:: EXERCISE PROMPT ::
Would you output all the data exactly as it stands?

Stored items:
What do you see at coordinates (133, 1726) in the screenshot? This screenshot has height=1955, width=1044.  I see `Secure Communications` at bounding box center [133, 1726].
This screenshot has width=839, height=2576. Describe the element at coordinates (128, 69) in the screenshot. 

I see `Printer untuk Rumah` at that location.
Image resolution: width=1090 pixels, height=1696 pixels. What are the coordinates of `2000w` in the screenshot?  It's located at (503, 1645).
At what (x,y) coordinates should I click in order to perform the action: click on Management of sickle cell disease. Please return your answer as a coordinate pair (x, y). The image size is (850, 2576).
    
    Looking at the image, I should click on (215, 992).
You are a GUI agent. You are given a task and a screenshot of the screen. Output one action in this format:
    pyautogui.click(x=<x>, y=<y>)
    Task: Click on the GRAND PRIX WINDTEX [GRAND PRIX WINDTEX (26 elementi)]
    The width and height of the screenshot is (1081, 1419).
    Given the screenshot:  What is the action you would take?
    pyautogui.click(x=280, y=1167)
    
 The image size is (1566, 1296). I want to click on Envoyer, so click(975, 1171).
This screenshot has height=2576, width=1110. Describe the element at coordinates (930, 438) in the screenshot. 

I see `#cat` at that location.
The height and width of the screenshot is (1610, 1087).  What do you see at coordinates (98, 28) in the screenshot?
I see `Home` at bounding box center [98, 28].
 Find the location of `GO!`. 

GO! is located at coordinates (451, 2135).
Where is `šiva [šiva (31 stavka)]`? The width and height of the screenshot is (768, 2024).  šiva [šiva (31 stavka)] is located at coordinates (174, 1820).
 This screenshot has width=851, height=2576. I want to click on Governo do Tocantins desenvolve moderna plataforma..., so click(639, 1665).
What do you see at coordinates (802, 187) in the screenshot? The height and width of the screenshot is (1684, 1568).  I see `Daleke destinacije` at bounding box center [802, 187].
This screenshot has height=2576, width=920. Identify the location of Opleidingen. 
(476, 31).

:: ANSWER BOX ::
What do you see at coordinates (133, 1726) in the screenshot? This screenshot has height=1955, width=1044.  I see `Secure Communications` at bounding box center [133, 1726].
This screenshot has width=839, height=2576. Describe the element at coordinates (128, 69) in the screenshot. 

I see `Printer untuk Rumah` at that location.
Image resolution: width=1090 pixels, height=1696 pixels. What are the coordinates of `2000w` in the screenshot?  It's located at (503, 1645).
At what (x,y) coordinates should I click in order to perform the action: click on Management of sickle cell disease. Please return your answer as a coordinate pair (x, y). The image size is (850, 2576).
    
    Looking at the image, I should click on (215, 992).
You are a GUI agent. You are given a task and a screenshot of the screen. Output one action in this format:
    pyautogui.click(x=<x>, y=<y>)
    Task: Click on the GRAND PRIX WINDTEX [GRAND PRIX WINDTEX (26 elementi)]
    The width and height of the screenshot is (1081, 1419).
    Given the screenshot:  What is the action you would take?
    pyautogui.click(x=280, y=1167)
    
 The image size is (1566, 1296). I want to click on Envoyer, so click(975, 1171).
This screenshot has height=2576, width=1110. Describe the element at coordinates (930, 438) in the screenshot. 

I see `#cat` at that location.
The height and width of the screenshot is (1610, 1087).  What do you see at coordinates (98, 28) in the screenshot?
I see `Home` at bounding box center [98, 28].
 Find the location of `GO!`. 

GO! is located at coordinates (451, 2135).
Where is `šiva [šiva (31 stavka)]`? The width and height of the screenshot is (768, 2024).  šiva [šiva (31 stavka)] is located at coordinates (174, 1820).
 This screenshot has width=851, height=2576. I want to click on Governo do Tocantins desenvolve moderna plataforma..., so click(639, 1665).
What do you see at coordinates (802, 187) in the screenshot? The height and width of the screenshot is (1684, 1568).  I see `Daleke destinacije` at bounding box center [802, 187].
This screenshot has height=2576, width=920. Identify the location of Opleidingen. 
(476, 31).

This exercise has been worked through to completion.